* Exercise prompt
When a line of the entries contains the word "cleanout", report that line.

Stored data entries
____________

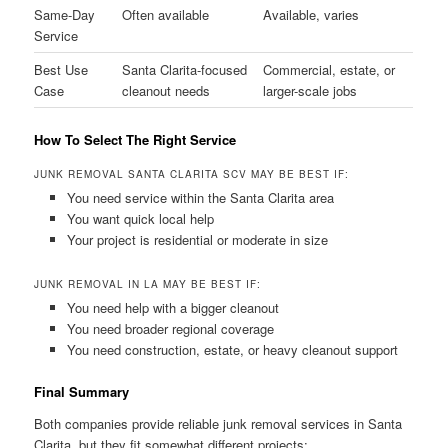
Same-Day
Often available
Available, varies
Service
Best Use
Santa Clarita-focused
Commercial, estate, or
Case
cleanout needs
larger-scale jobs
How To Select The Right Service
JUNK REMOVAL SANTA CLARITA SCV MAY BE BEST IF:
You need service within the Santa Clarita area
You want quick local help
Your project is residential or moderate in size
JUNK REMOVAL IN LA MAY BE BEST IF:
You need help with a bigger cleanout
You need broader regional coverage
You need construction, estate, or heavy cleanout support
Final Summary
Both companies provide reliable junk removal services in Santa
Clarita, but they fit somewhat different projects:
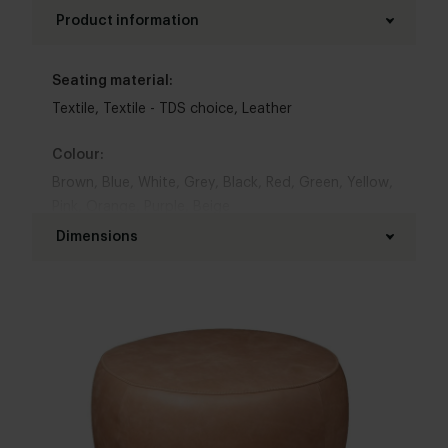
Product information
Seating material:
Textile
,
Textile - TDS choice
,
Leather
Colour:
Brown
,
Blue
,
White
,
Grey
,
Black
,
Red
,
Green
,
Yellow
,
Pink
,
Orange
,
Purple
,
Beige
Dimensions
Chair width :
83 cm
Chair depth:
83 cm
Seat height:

____________

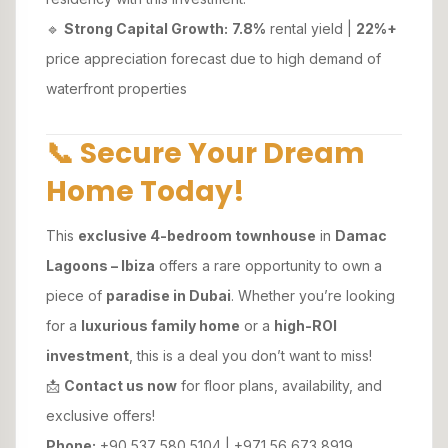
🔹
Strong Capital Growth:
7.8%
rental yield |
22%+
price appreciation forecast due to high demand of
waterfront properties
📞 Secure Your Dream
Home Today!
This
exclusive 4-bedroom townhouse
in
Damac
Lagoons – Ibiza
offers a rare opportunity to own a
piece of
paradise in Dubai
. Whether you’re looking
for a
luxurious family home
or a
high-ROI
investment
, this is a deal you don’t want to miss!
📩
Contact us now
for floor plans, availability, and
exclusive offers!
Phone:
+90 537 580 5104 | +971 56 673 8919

____________

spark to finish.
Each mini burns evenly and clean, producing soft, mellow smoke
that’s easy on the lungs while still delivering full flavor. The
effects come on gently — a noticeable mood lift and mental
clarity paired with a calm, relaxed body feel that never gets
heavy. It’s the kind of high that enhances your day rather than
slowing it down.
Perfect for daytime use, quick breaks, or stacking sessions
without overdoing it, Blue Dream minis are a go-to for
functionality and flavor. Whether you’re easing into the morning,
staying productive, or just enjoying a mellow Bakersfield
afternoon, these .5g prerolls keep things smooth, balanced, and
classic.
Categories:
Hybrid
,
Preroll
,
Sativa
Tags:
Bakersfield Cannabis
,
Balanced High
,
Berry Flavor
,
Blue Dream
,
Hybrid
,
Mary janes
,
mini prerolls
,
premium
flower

____________

* Reply to the exercise
cleanout needs
You need help with a bigger cleanout
You need construction, estate, or heavy cleanout support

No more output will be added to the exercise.